-- WORK TASK --
Using the records below, output the stretch that opens with the line containing "tylizacji Viva" and closes with the line containing "sont à la pointe", exactly and including both lines, with nothing more.

-- TASK MATERIAL --
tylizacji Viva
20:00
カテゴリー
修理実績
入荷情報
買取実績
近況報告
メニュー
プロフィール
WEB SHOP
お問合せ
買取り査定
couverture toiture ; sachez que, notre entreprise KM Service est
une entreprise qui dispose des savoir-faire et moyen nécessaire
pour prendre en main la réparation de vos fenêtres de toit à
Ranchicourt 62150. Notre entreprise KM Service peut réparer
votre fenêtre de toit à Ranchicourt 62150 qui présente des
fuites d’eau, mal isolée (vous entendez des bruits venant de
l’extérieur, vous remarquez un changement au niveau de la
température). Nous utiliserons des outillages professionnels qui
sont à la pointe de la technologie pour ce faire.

--

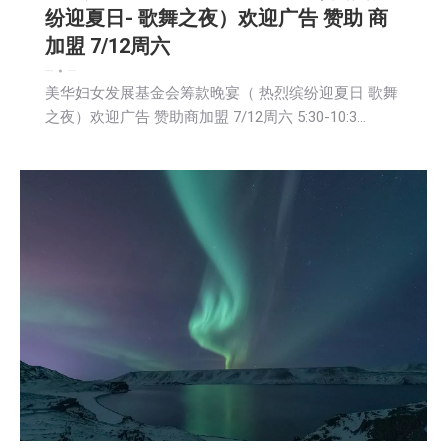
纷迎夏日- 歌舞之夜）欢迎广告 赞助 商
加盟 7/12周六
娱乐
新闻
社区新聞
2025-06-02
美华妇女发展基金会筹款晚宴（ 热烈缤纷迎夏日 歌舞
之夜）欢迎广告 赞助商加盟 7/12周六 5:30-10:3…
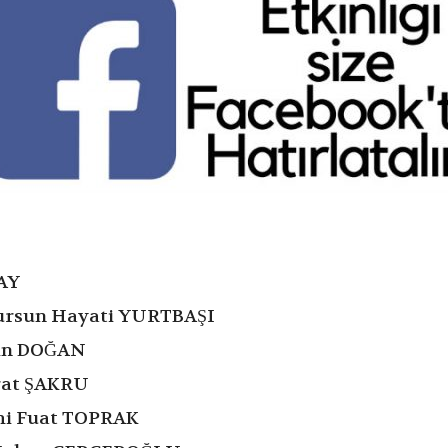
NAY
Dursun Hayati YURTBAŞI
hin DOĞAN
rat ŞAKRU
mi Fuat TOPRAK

...

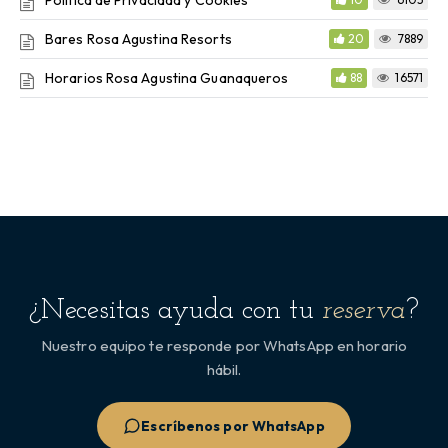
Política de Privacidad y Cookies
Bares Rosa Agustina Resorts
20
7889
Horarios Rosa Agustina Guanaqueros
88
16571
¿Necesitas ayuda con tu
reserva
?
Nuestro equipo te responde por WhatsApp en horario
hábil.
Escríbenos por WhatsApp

-- EXPECTED ANSWER --
tylizacji Viva
20:00
カテゴリー
修理実績
入荷情報
買取実績
近況報告
メニュー
プロフィール
WEB SHOP
お問合せ
買取り査定
couverture toiture ; sachez que, notre entreprise KM Service est
une entreprise qui dispose des savoir-faire et moyen nécessaire
pour prendre en main la réparation de vos fenêtres de toit à
Ranchicourt 62150. Notre entreprise KM Service peut réparer
votre fenêtre de toit à Ranchicourt 62150 qui présente des
fuites d’eau, mal isolée (vous entendez des bruits venant de
l’extérieur, vous remarquez un changement au niveau de la
température). Nous utiliserons des outillages professionnels qui
sont à la pointe de la technologie pour ce faire.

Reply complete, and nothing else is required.